6. A friend of yours describing the results of a study tells you that the correlation coefficient between the two variables of interest was 1.62.

Comment on your friend’s statement.

8. Describe the effect on the correlation coefficient of restricting the range of scores sampled along one or both variables.

9. Answer the following:

  1. Assume that the amount of cigarettes smoked per day and the incidence of respiratory diseases such as emphysema are found to be significantly related, with r = .8. Is this significant correlation coefficient to be interpreted that cigarette smoking causes respiratory disease? Comment.

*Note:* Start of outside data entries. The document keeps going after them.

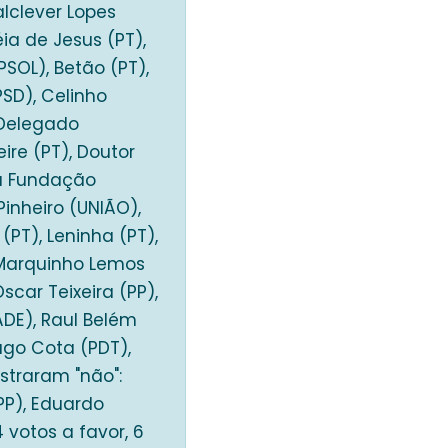
alclever Lopes
ia de Jesus (PT),
PSOL), Betão (PT),
PSD), Celinho
, Delegado
ire (PT), Doutor
da Fundação
Pinheiro (UNIÃO),
PT), Leninha (PT),
 Marquinho Lemos
scar Teixeira (PP),
ADE), Raul Belém
ago Cota (PDT),
straram "não":
(PP), Eduardo
 votos a favor, 6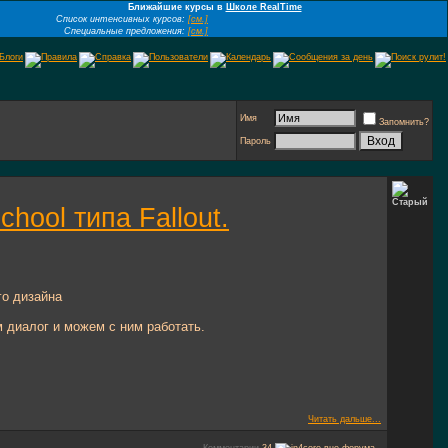
Ближайшие курсы в
Школе RealTime
Список интенсивных курсов:
[см.]
Специальные предложения:
[см.]
Имя
Запомнить?
Пароль
hool типа Fallout.
ого дизайна
м диалог и можем с ним работать.
Читать дальше...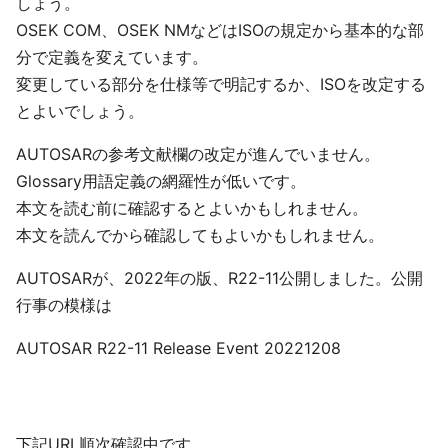
しょう。
OSEK COM、OSEK NMなどはISOの規定から基本的な部
分で定義を変えています。
変更している部分を仕様等で明記するか、ISOを改定する
とよいでしょう。
AUTOSARの参考文献欄の改定が進んでいません。
Glossary用語定義の網羅性が低いです。
本文を読む前に確認するとよいかもしれません。
本文を読んでから確認してもよいかもしれません。
AUTOSARが、2022年の版、R22-11公開しました。公開
行事の模様は
AUTOSAR R22-11 Release Event 20221208
下記URL順次確認中です。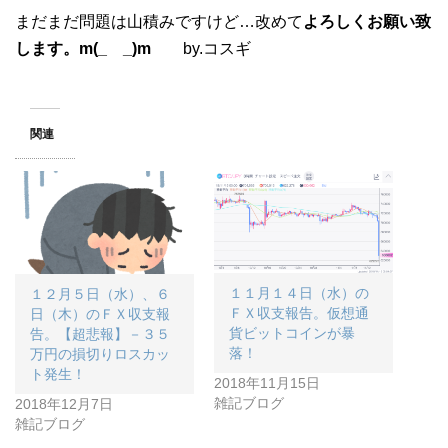
まだまだ問題は山積みですけど…改めて
よろしくお願い致
します。m(_ _)m
by.コスギ
関連
１１月１４日（水）の
１２月５日（水）、６
ＦＸ収支報告。仮想通
日（木）のＦＸ収支報
貨ビットコインが暴
告。【超悲報】－３５
落！
万円の損切りロスカッ
ト発生！
2018年11月15日
雑記ブログ
2018年12月7日
雑記ブログ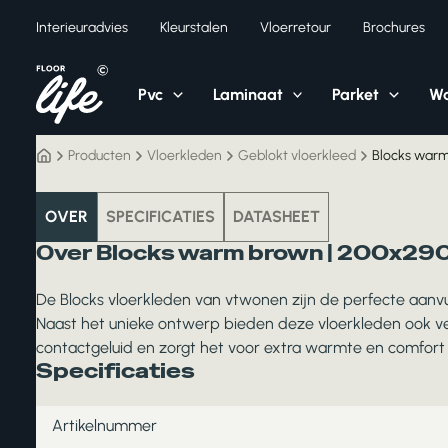
Ga
Interieuradvies
Kleurstalen
Vloerretour
Brochures
naar
de
inhoud
Pvc
Laminaat
Parket
Wa
Producten
Vloerkleden
Geblokt vloerkleed
Blocks war
vloerkleden
OVER
SPECIFICATIES
DATASHEET
Over Blocks warm brown | 200x2
De Blocks vloerkleden van vtwonen zijn de perfecte aanvul
Naast het unieke ontwerp bieden deze vloerkleden ook vee
contactgeluid en zorgt het voor extra warmte en comfort
Specificaties
Artikelnummer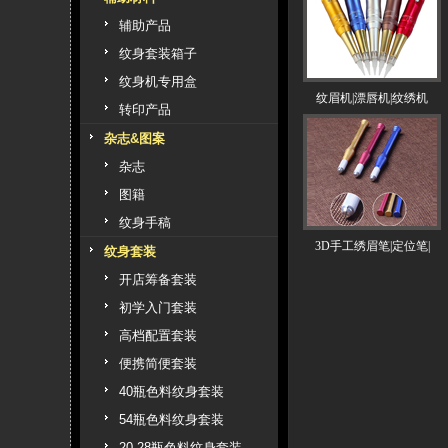
辅助产品
纹身套装箱子
纹身机专用盒
纹眉机|漂唇机|纹绣机
转印产品
杂志&图案
杂志
图籍
纹身手稿
3D手工绣眉笔|定位笔|
纹身套装
开店筹备套装
初学入门套装
高档配置套装
便携简便套装
40瓶色料纹身套装
54瓶色料纹身套装
20 28瓶色料纹身套装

  2. Assume that the amount of cigarettes smoked per day and “assertiveness” are found to be significantly related, with r = .4. Is the r = .8 between cigarette smoking and respiratory disease twice as strong a relationship as the r = .4 between cigarette smoking and assertiveness? Comment.